In supporting [Israeli Prime Minister Ariel] Sharon, Bush said Palestinian refugees should not be able to return to the lands they left in 1948 when Israel was formed, saying they must be settled in a Palestinian state instead. [...]
Bush said Sharon's plan would also remove all Israeli settlements and some military installations from Gaza, could "accelerate the process" of a two-state solution to the Israeli-Palestinian conflict by reinvigorating a peace process that has all but ground to a halt.
As with a lot of President Bush's Middle East policies lately, there's good news and bad. Good: Bush has publicly rejected a long-standing false argument that Palestinian Arabs have a "right of return" to territories lost during Arab wars against Israel. Bad: Bush still backs the creation of a Palestinian state for a population whose leadership is composed of terrorists (just this week, Palestinian leader Yasser Arafat was reported to have approved of the U.S. convoy attack).
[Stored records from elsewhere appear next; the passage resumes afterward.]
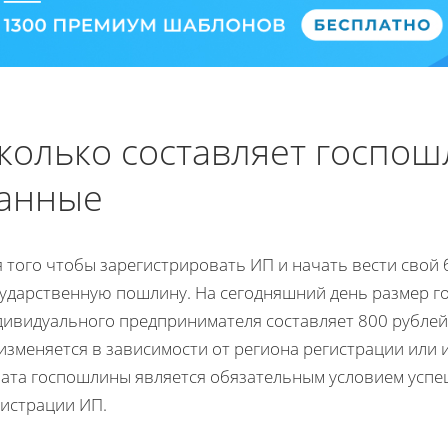
колько составляет госпош
анные
 того чтобы зарегистрировать ИП и начать вести свой 
сударственную пошлину. На сегодняшний день размер 
дивидуального предпринимателя составляет 800 рублей.
изменяется в зависимости от региона регистрации или 
лата госпошлины является обязательным условием усп
гистрации ИП.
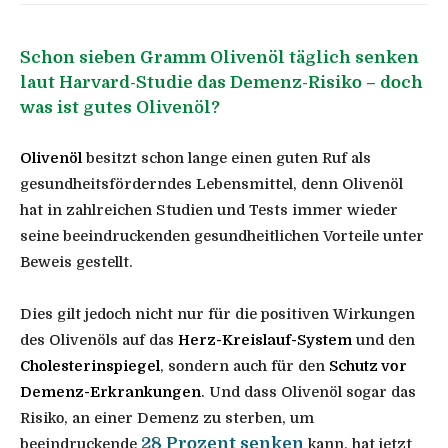
Schon sieben Gramm Olivenöl täglich senken
laut Harvard-Studie das Demenz-Risiko – doch
was ist gutes Olivenöl?
Olivenöl
besitzt schon lange einen guten Ruf als
gesundheitsförderndes Lebensmittel, denn Olivenöl
hat in zahlreichen Studien und Tests immer wieder
seine beeindruckenden gesundheitlichen Vorteile unter
Beweis gestellt.
Dies gilt jedoch nicht nur für die positiven Wirkungen
des Olivenöls auf das
Herz-Kreislauf-System
und den
Cholesterinspiegel
, sondern auch für den
Schutz vor
Demenz-Erkrankungen
. Und dass Olivenöl sogar das
Risiko, an einer Demenz zu sterben, um
28 Prozent senken
beeindruckende
kann, hat jetzt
Robert W. Tracinski, publisher and editor of The Intellectual Activist, recently described the plan as essentially an "Israeli retreat to a defensive posture, abandoning Gaza and parts of the West Bank to rule by terrorist gangs." So why is the new plan receiving such widespread condemnation? Tracinski writes:
"Because it was not enough of a surrender to terrorism. The Gaza pullout, in the minds of Sharon's critics, would only be valid as part of a 'negotiated settlement' in which the Palestinians are supposed to hold the 'bargaining chips' of demanding a full Israeli withdrawal from the West Bank and demanding a 'right of return' (for refugees who fled Israel 50 years ago) that would flood Israel with hostile Muslim fanatics. The new agreement is condemned because it rejects these bargaining chips, with President Bush saying that the US will back Israel's claim to most of its settlements in the West Bank and that we will reject the 'right of return.'
"The problem for Israel is that it has made a real concession -- giving up land and military control in Gaza -- in exchange for the mere promise that the US will back the Israeli position in future negotiations. But all of those promises, of course, can be easily abandoned in the face of future pressure, demands, and threats."
Yasser Arafat not only wants all of the disputed territories but all of Israel as well. As such, Bush's stronger public backing of Israel over Arafat is welcome. But to allow Arafat's dictatorship or some variation of it to become an official state is not acceptable. After all, aren't we in a war to end terror-sponsoring states?